**What you have to do**: Nothing but the lines below from the one holding "Казахстан, Актау, 6а микрорайон, 25" up to and including the one holding "Noticias GDL" should be copied, exactly and without pictures.

── Records for this exercise ──

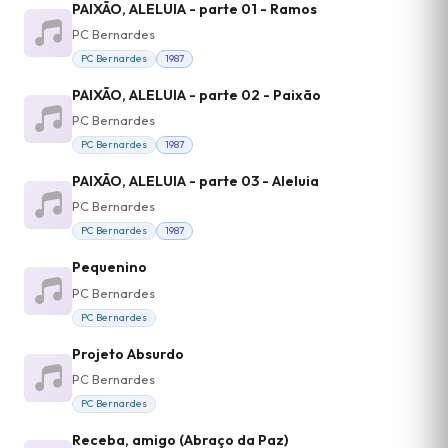
PAIXÃO, ALELUIA - parte 01 - Ramos
PC Bernardes
PC Bernardes
1987
PAIXÃO, ALELUIA - parte 02 - Paixão
PC Bernardes
PC Bernardes
1987
PAIXÃO, ALELUIA - parte 03 - Aleluia
PC Bernardes
PC Bernardes
1987
Pequenino
PC Bernardes
PC Bernardes
Projeto Absurdo
PC Bernardes
PC Bernardes
Receba, amigo (Abraço da Paz)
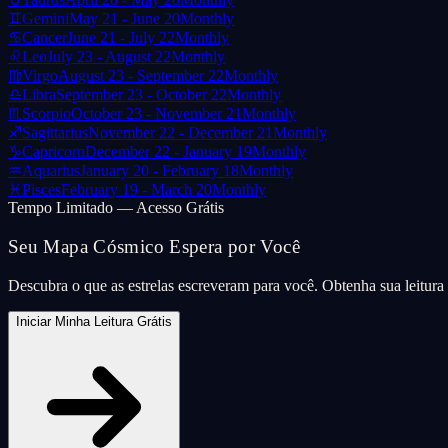
♊
Gemini
May 21 - June 20
Monthly
♋
Cancer
June 21 - July 22
Monthly
♌
Leo
July 23 - August 22
Monthly
♍
Virgo
August 23 - September 22
Monthly
♎
Libra
September 23 - October 22
Monthly
♏
Scorpio
October 23 - November 21
Monthly
♐
Sagittarius
November 22 - December 21
Monthly
♑
Capricorn
December 22 - January 19
Monthly
♒
Aquarius
January 20 - February 18
Monthly
♓
Pisces
February 19 - March 20
Monthly
Tempo Limitado — Acesso Grátis
Seu Mapa Cósmico Espera por Você
Descubra o que as estrelas escreveram para você. Obtenha sua leitur
Iniciar Minha Leitura Grátis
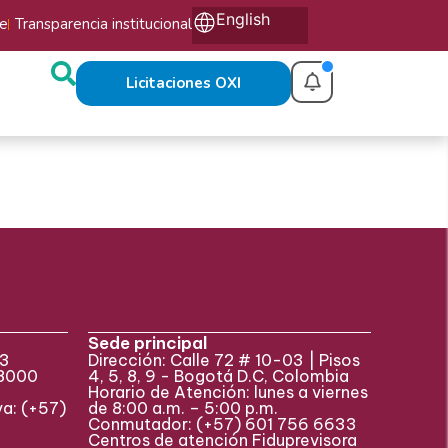
English
te
Transparencia institucional
Licitaciones OXI
Sede principal
33
Dirección: Calle 72 # 10-03 | Pisos
 8000
4, 5, 8, 9 - Bogotá D.C, Colombia
Horario de Atención: lunes a viernes
va:
(+57)
de 8:00 a.m. – 5:00 p.m.
Conmutador:
(+57)
601 756 6633
Centros de atención Fiduprevisora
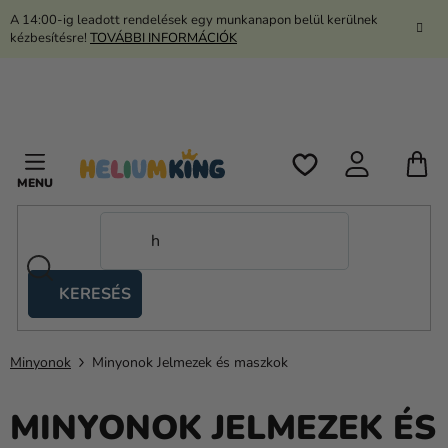
Ugrás
A 14:00-ig leadott rendelések egy munkanapon belül kerülnek
a
kézbesítésre!
TOVÁBBI INFORMÁCIÓK
fő
tartalomhoz
K
KERESÉS
Ollós
sátrak
Minyonok
Minyonok Jelmezek és maszkok
Kanekalon
Hélium
MINYONOK JELMEZEK ÉS
és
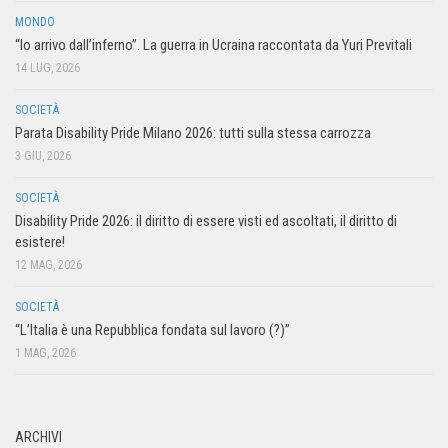
MONDO
“Io arrivo dall’inferno”. La guerra in Ucraina raccontata da Yuri Previtali
14 LUG, 2026
SOCIETÀ
Parata Disability Pride Milano 2026: tutti sulla stessa carrozza
3 GIU, 2026
SOCIETÀ
Disability Pride 2026: il diritto di essere visti ed ascoltati, il diritto di
esistere!
12 MAG, 2026
SOCIETÀ
“L’Italia è una Repubblica fondata sul lavoro (?)”
1 MAG, 2026
ARCHIVI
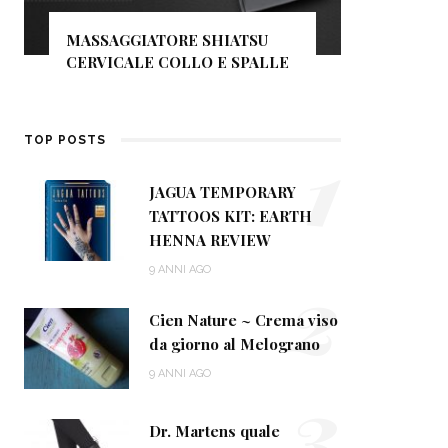
NEE MAKEUP MILANO: IL
IATSU
FONDOTINTA PERFETTO PER
E SPALLE
COPRIRE LE IMPERFEZIONI
1
TOP POSTS
JAGUA TEMPORARY
TATTOOS KIT: EARTH
HENNA REVIEW
2
9 ANNI AGO
Cien Nature ~ Crema viso
da giorno al Melograno
9 ANNI AGO
3
Dr. Martens quale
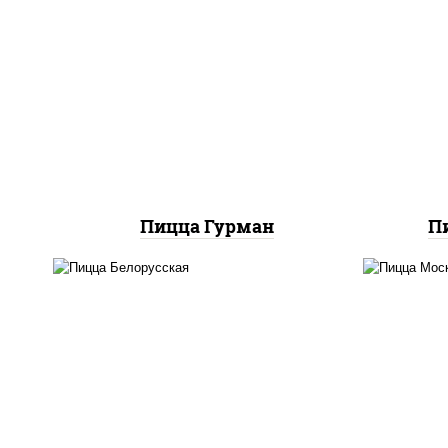
пицца соус (томаты
базилик орегано чеснок),
соу
моцарелла для пиццы, лук
моц
красный, колбаса
крас
"пепперони", перец
болгарский, соус
"техасский барбекю"
Пицца Гурман
П
соус "горчичный" (майонез
горчица), моцарелла для
горч
пиццы, лук красный,
пи
колбаса "салями", бекон,
огурцы маринованные,
б
дольки картофеля, соус
г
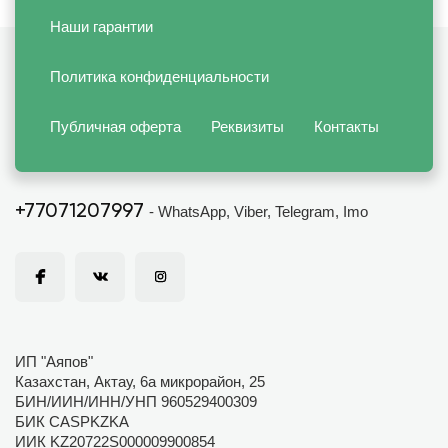
Наши гарантии
Политика конфиденциальности
Публичная оферта
Реквизиты
Контакты
+77071207997
- WhatsApp, Viber, Telegram, Imo
ИП "Аяпов"
Казахстан, Актау, 6а микрорайон, 25
БИН/ИИН/ИНН/УНП 960529400309
БИК CASPKZKA
ИИК KZ20722S000009900854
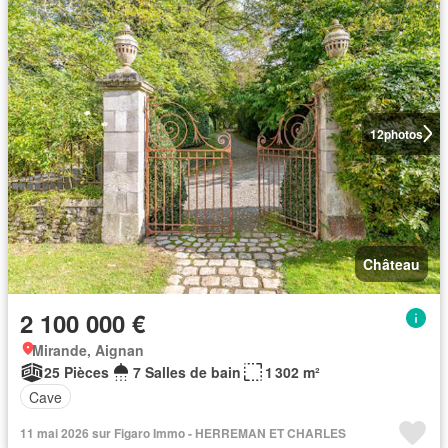
12
photos
Château
2 100 000 €
Mirande, Aignan
25 Pièces
7 Salles de bain
1 302 m²
Cave
11 mai 2026 sur Figaro Immo - HERREMAN ET CHARLES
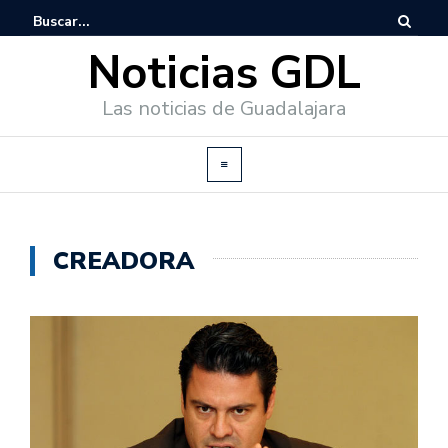
Noticias GDL
Las noticias de Guadalajara
CREADORA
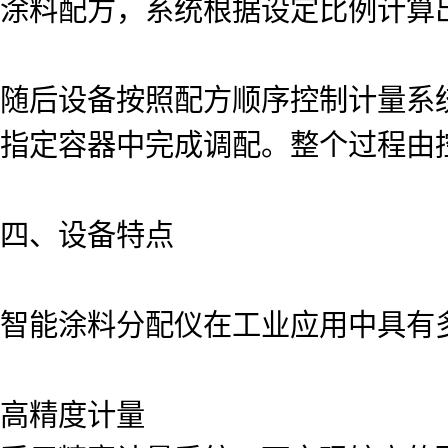
涂料配方，系统根据设定比例计算
随后设备按照配方顺序控制计量系
指定容器中完成调配。整个过程由
四、设备特点
智能涂料分配仪在工业应用中具有
高精度计量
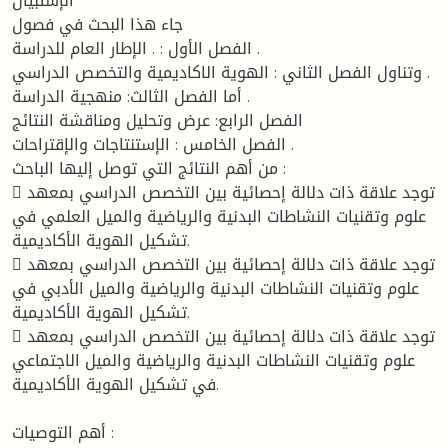
الإستبيان
جاء هذا البحث في فصول
الفصل الأول : . الإطار العام للدراسة .
وتناول الفصل الثاني : الهوية الاكاديمية والتخصص الدراسي .
أما الفصل الثالث: منهجية الدراسة .
الفصل الرابع: عرض وتحليل ومناقشة النتائج
الفصل الخامس : الإستنتاجات والإقتراحات .
من أهم النتائج التي توصل إليها الباحث :
 توجد علاقة ذات دلالة إحصائية بين التخصص الدراسي بمعهد
علوم وتقنيات النشاطات البدنية والرياضية والميل العلمي في
تشكيل الهوية الأكاديمية.
 توجد علاقة ذات دلالة إحصائية بين التخصص الدراسي بمعهد
علوم وتقنيات النشاطات البدنية والرياضية والميل الأدبي في
تشكيل الهوية الأكاديمية.
 توجد علاقة ذات دلالة إحصائية بين التخصص الدراسي بمعهد
علوم وتقنيات النشاطات البدنية والرياضية والميل الاجتماعي
في تشكيل الهوية الأكاديمية.
أهم التوصيات :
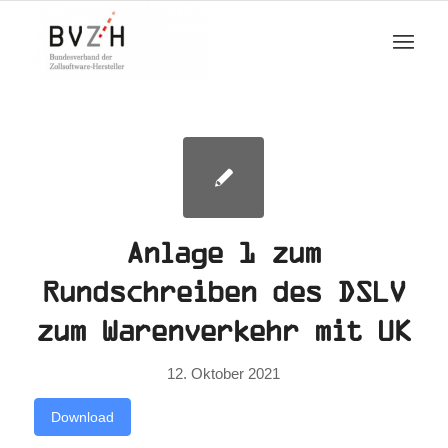
Anlage 1 zum
Rundschreiben des DSLV
zum Warenverkehr mit UK
12. Oktober 2021
Download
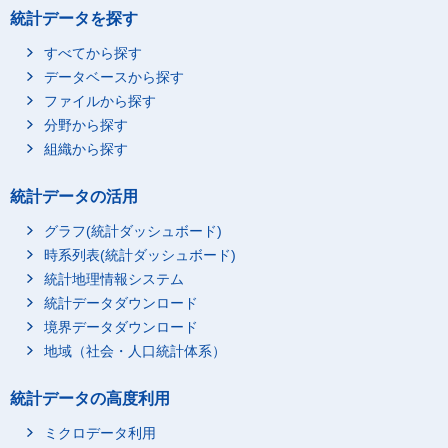
統計データを探す
すべてから探す
データベースから探す
ファイルから探す
分野から探す
組織から探す
統計データの活用
グラフ(統計ダッシュボード)
時系列表(統計ダッシュボード)
統計地理情報システム
統計データダウンロード
境界データダウンロード
地域（社会・人口統計体系）
統計データの高度利用
ミクロデータ利用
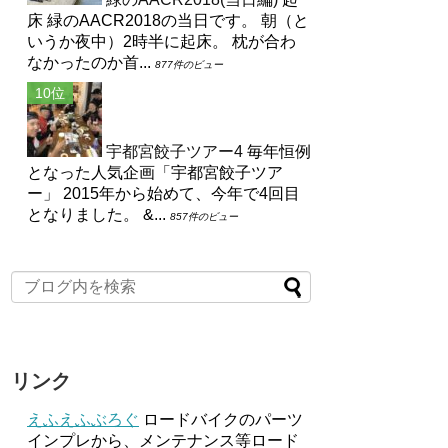
床 緑のAACR2018の当日です。 朝（と
いうか夜中）2時半に起床。 枕が合わ
なかったのか首...
877件のビュー
宇都宮餃子ツアー4
毎年恒例
となった人気企画「宇都宮餃子ツア
ー」 2015年から始めて、今年で4回目
となりました。 &...
857件のビュー
リンク
えふえふぶろぐ
ロードバイクのパーツ
インプレから、メンテナンス等ロード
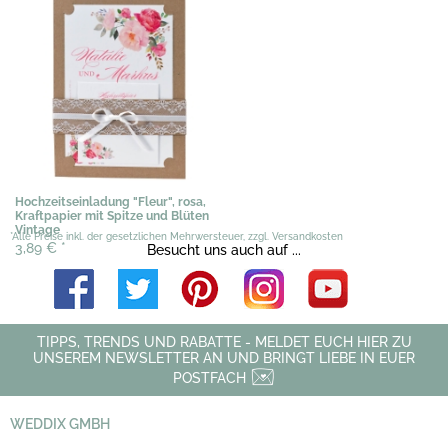
Hochzeitseinladung "Fleur", rosa,
Kraftpapier mit Spitze und Blüten
Vintage
*Alle Preise inkl. der gesetzlichen Mehrwersteuer, zzgl. Versandkosten
3,89 €
*
Besucht uns auch auf ...
TIPPS, TRENDS UND RABATTE - MELDET EUCH HIER ZU
UNSEREM NEWSLETTER AN UND BRINGT LIEBE IN EUER
POSTFACH
WEDDIX GMBH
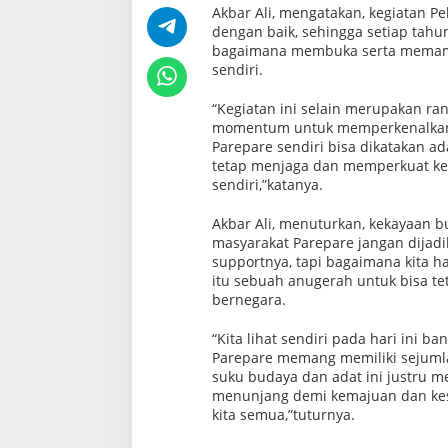
Akbar Ali, mengatakan, kegiatan P
dengan baik, sehingga setiap tahu
bagaimana membuka serta memamer
sendiri.
“Kegiatan ini selain merupakan ra
momentum untuk memperkenalkan s
Parepare sendiri bisa dikatakan a
tetap menjaga dan memperkuat k
sendiri,”katanya.
Akbar Ali, menuturkan, kekayaan 
masyarakat Parepare jangan dija
supportnya, tapi bagaimana kita 
itu sebuah anugerah untuk bisa 
bernegara.
“Kita lihat sendiri pada hari ini 
Parepare memang memiliki sejuml
suku budaya dan adat ini justru m
menunjang demi kemajuan dan kes
kita semua,”tuturnya.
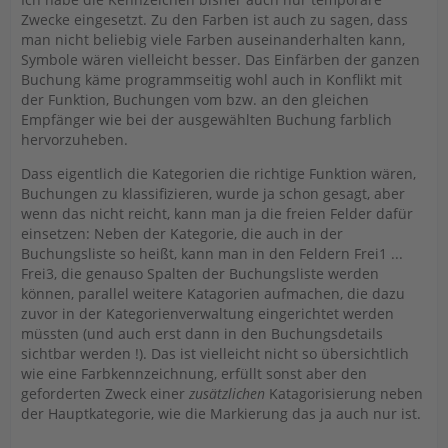
Zwecke eingesetzt. Zu den Farben ist auch zu sagen, dass
man nicht beliebig viele Farben auseinanderhalten kann,
Symbole wären vielleicht besser. Das Einfärben der ganzen
Buchung käme programmseitig wohl auch in Konflikt mit
der Funktion, Buchungen vom bzw. an den gleichen
Empfänger wie bei der ausgewählten Buchung farblich
hervorzuheben.
Dass eigentlich die Kategorien die richtige Funktion wären,
Buchungen zu klassifizieren, wurde ja schon gesagt, aber
wenn das nicht reicht, kann man ja die freien Felder dafür
einsetzen: Neben der Kategorie, die auch in der
Buchungsliste so heißt, kann man in den Feldern Frei1 ...
Frei3, die genauso Spalten der Buchungsliste werden
können, parallel weitere Katagorien aufmachen, die dazu
zuvor in der Kategorienverwaltung eingerichtet werden
müssten (und auch erst dann in den Buchungsdetails
sichtbar werden !). Das ist vielleicht nicht so übersichtlich
wie eine Farbkennzeichnung, erfüllt sonst aber den
geforderten Zweck einer
zusätzlichen
Katagorisierung neben
der Hauptkategorie, wie die Markierung das ja auch nur ist.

───

**Completed exercise**:
Казахстан, Актау, 6а микрорайон, 25
БИН/ИИН/ИНН/УНП 960529400309
БИК CASPKZKA
ИИК KZ20722S000009900854
12
photos
Château
2 100 000 €
Mirande, Aignan
25 Pièces
7 Salles de bain
1 302 m²
Cave
11 mai 2026 sur Figaro Immo - HERREMAN ET CHARLES
Noticias GDL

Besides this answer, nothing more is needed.